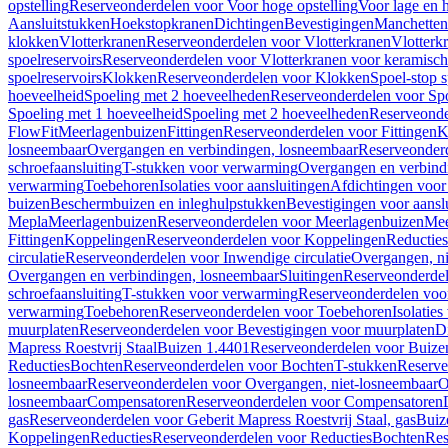
opstelling
Reserveonderdelen voor Voor hoge opstelling
Voor lage en h
Aansluitstukken
Hoekstopkranen
Dichtingen
Bevestigingen
Manchetten
klokken
Vlotterkranen
Reserveonderdelen voor Vlotterkranen
Vlotterk
spoelreservoirs
Reserveonderdelen voor Vlotterkranen voor keramische
spoelreservoirs
Klokken
Reserveonderdelen voor Klokken
Spoel-stop 
hoeveelheid
Spoeling met 2 hoeveelheden
Reserveonderdelen voor Sp
Spoeling met 1 hoeveelheid
Spoeling met 2 hoeveelheden
Reserveonde
FlowFit
Meerlagenbuizen
Fittingen
Reserveonderdelen voor Fittingen
K
losneembaar
Overgangen en verbindingen, losneembaar
Reserveonderd
schroefaansluiting
T-stukken voor verwarming
Overgangen en verbind
verwarming
Toebehoren
Isolaties voor aansluitingen
Afdichtingen voor 
buizen
Beschermbuizen en inleghulpstukken
Bevestigingen voor aansl
Mepla
Meerlagenbuizen
Reserveonderdelen voor Meerlagenbuizen
Mee
Fittingen
Koppelingen
Reserveonderdelen voor Koppelingen
Reducties
circulatie
Reserveonderdelen voor Inwendige circulatie
Overgangen, ni
Overgangen en verbindingen, losneembaar
Sluitingen
Reserveonderdel
schroefaansluiting
T-stukken voor verwarming
Reserveonderdelen voo
verwarming
Toebehoren
Reserveonderdelen voor Toebehoren
Isolatie
muurplaten
Reserveonderdelen voor Bevestigingen voor muurplaten
D
Mapress Roestvrij Staal
Buizen 1.4401
Reserveonderdelen voor Buize
Reducties
Bochten
Reserveonderdelen voor Bochten
T-stukken
Reserve
losneembaar
Reserveonderdelen voor Overgangen, niet-losneembaar
O
losneembaar
Compensatoren
Reserveonderdelen voor Compensatoren
gas
Reserveonderdelen voor Geberit Mapress Roestvrij Staal, gas
Buiz
Koppelingen
Reducties
Reserveonderdelen voor Reducties
Bochten
Res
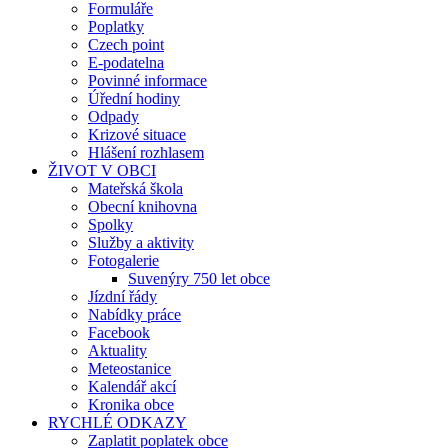
Formuláře
Poplatky
Czech point
E-podatelna
Povinné informace
Úřední hodiny
Odpady
Krizové situace
Hlášení rozhlasem
ŽIVOT V OBCI
Mateřská škola
Obecní knihovna
Spolky
Služby a aktivity
Fotogalerie
Suvenýry 750 let obce
Jízdní řády
Nabídky práce
Facebook
Aktuality
Meteostanice
Kalendář akcí
Kronika obce
RYCHLÉ ODKAZY
Zaplatit poplatek obce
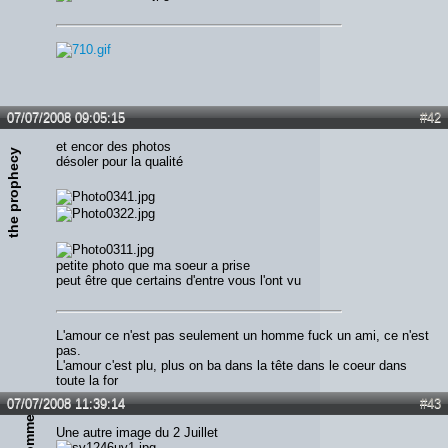
07/07/2008 09:05:15
#42
et encor des photos
the prophecy
désoler pour la qualité
petite photo que ma soeur a prise
peut être que certains d'entre vous l'ont vu
L'amour ce n'est pas seulement un homme fuck un ami, ce n'est
pas.
L'amour c'est plu, plus on ba dans la tête dans le coeur dans
toute la for
07/07/2008 11:39:14
#43
Une autre image du 2 Juillet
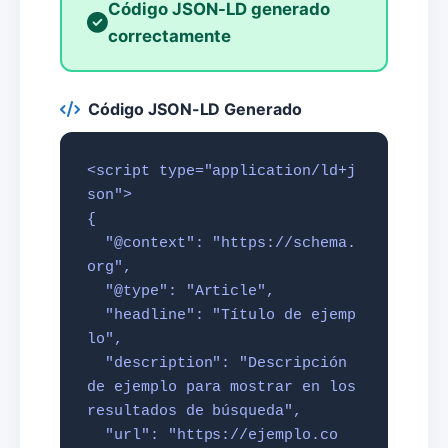
Código JSON-LD generado
correctamente
Código JSON-LD Generado
<script type="application/ld+j
son">

{

  "@context": "https://schema.
org",

  "@type": "Article",

  "headline": "Título de ejemp
lo",

  "description": "Descripción 
de ejemplo para mostrar en los 
resultados de búsqueda",

  "url": "https://ejemplo.co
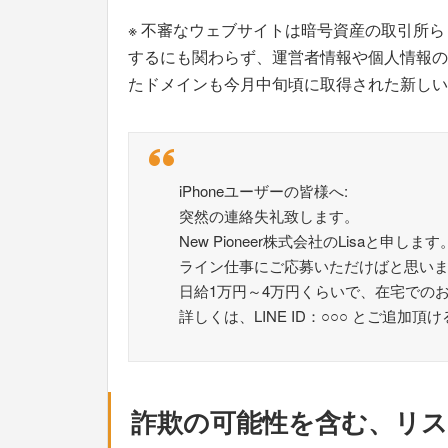
※ 不審なウェブサイトは暗号資産の取引所
するにも関わらず、運営者情報や個人情報の
たドメインも今月中旬頃に取得された新しい
iPhoneユーザーの皆様へ:
突然の連絡失礼致します。
New Pioneer株式会社のLisaと
ライン仕事にご応募いただけばと思い
日給1万円～4万円くらいで、在宅での
詳しくは、LINE ID：○○○ とご追加
詐欺の可能性を含む、リ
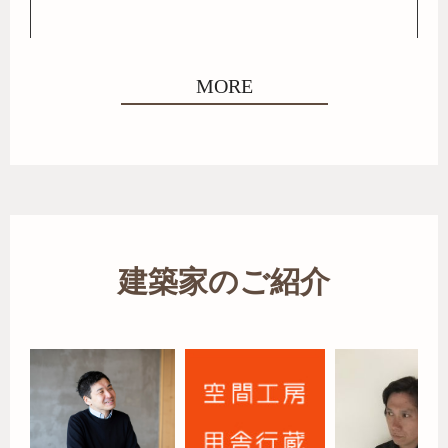
MORE
建築家のご紹介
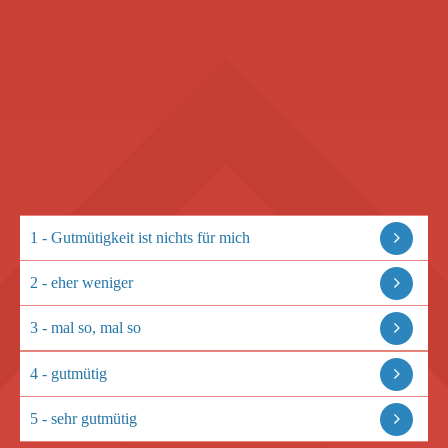
1 - Gutmütigkeit ist nichts für mich
2 - eher weniger
3 - mal so, mal so
4 - gutmütig
5 - sehr gutmütig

*-*-*

◆ Problem requirements ◆
Give the listing above again word for word, without its pictures.

◆ Exercise response ◆
opstelling
Reserveonderdelen voor Voor hoge opstelling
Voor lage en h
Aansluitstukken
Hoekstopkranen
Dichtingen
Bevestigingen
Manchetten
klokken
Vlotterkranen
Reserveonderdelen voor Vlotterkranen
Vlotterk
spoelreservoirs
Reserveonderdelen voor Vlotterkranen voor keramische
spoelreservoirs
Klokken
Reserveonderdelen voor Klokken
Spoel-stop 
hoeveelheid
Spoeling met 2 hoeveelheden
Reserveonderdelen voor Sp
Spoeling met 1 hoeveelheid
Spoeling met 2 hoeveelheden
Reserveonde
FlowFit
Meerlagenbuizen
Fittingen
Reserveonderdelen voor Fittingen
K
losneembaar
Overgangen en verbindingen, losneembaar
Reserveonderd
schroefaansluiting
T-stukken voor verwarming
Overgangen en verbind
verwarming
Toebehoren
Isolaties voor aansluitingen
Afdichtingen voor 
buizen
Beschermbuizen en inleghulpstukken
Bevestigingen voor aansl
Mepla
Meerlagenbuizen
Reserveonderdelen voor Meerlagenbuizen
Mee
Fittingen
Koppelingen
Reserveonderdelen voor Koppelingen
Reducties
circulatie
Reserveonderdelen voor Inwendige circulatie
Overgangen, ni
Overgangen en verbindingen, losneembaar
Sluitingen
Reserveonderdel
schroefaansluiting
T-stukken voor verwarming
Reserveonderdelen voo
verwarming
Toebehoren
Reserveonderdelen voor Toebehoren
Isolatie
muurplaten
Reserveonderdelen voor Bevestigingen voor muurplaten
D
Mapress Roestvrij Staal
Buizen 1.4401
Reserveonderdelen voor Buize
Reducties
Bochten
Reserveonderdelen voor Bochten
T-stukken
Reserve
losneembaar
Reserveonderdelen voor Overgangen, niet-losneembaar
O
losneembaar
Compensatoren
Reserveonderdelen voor Compensatoren
gas
Reserveonderdelen voor Geberit Mapress Roestvrij Staal, gas
Buiz
Koppelingen
Reducties
Reserveonderdelen voor Reducties
Bochten
Res
Formuláře
Poplatky
Czech point
E-podatelna
Povinné informace
Úřední hodiny
Odpady
Krizové situace
Hlášení rozhlasem
ŽIVOT V OBCI
Mateřská škola
Obecní knihovna
Spolky
Služby a aktivity
Fotogalerie
Suvenýry 750 let obce
Jízdní řády
Nabídky práce
Facebook
Aktuality
Meteostanice
Kalendář akcí
Kronika obce
RYCHLÉ ODKAZY
Zaplatit poplatek obce
07/07/2008 09:05:15
#42
et encor des photos
the prophecy
désoler pour la qualité
petite photo que ma soeur a prise
peut être que certains d'entre vous l'ont vu
L'amour ce n'est pas seulement un homme fuck un ami, ce n'est
pas.
L'amour c'est plu, plus on ba dans la tête dans le coeur dans
toute la for
07/07/2008 11:39:14
#43
Une autre image du 2 Juillet
Código JSON-LD generado
correctamente
Código JSON-LD Generado
<script type="application/ld+j
son">

{

  "@context": "https://schema.
org",

  "@type": "Article",

  "headline": "Título de ejemp
lo",

  "description": "Descripción 
de ejemplo para mostrar en los 
resultados de búsqueda",

  "url": "https://ejemplo.co
※ 不審なウェブサイトは暗号資産の取引所
するにも関わらず、運営者情報や個人情報の
たドメインも今月中旬頃に取得された新しい
iPhoneユーザーの皆様へ:
突然の連絡失礼致します。
New Pioneer株式会社のLisaと
ライン仕事にご応募いただけばと思い
日給1万円～4万円くらいで、在宅での
詳しくは、LINE ID：○○○ とご追加
詐欺の可能性を含む、リ
MORE
建築家のご紹介
1 - Gutmütigkeit ist nichts für mich
2 - eher weniger
3 - mal so, mal so
4 - gutmütig
5 - sehr gutmütig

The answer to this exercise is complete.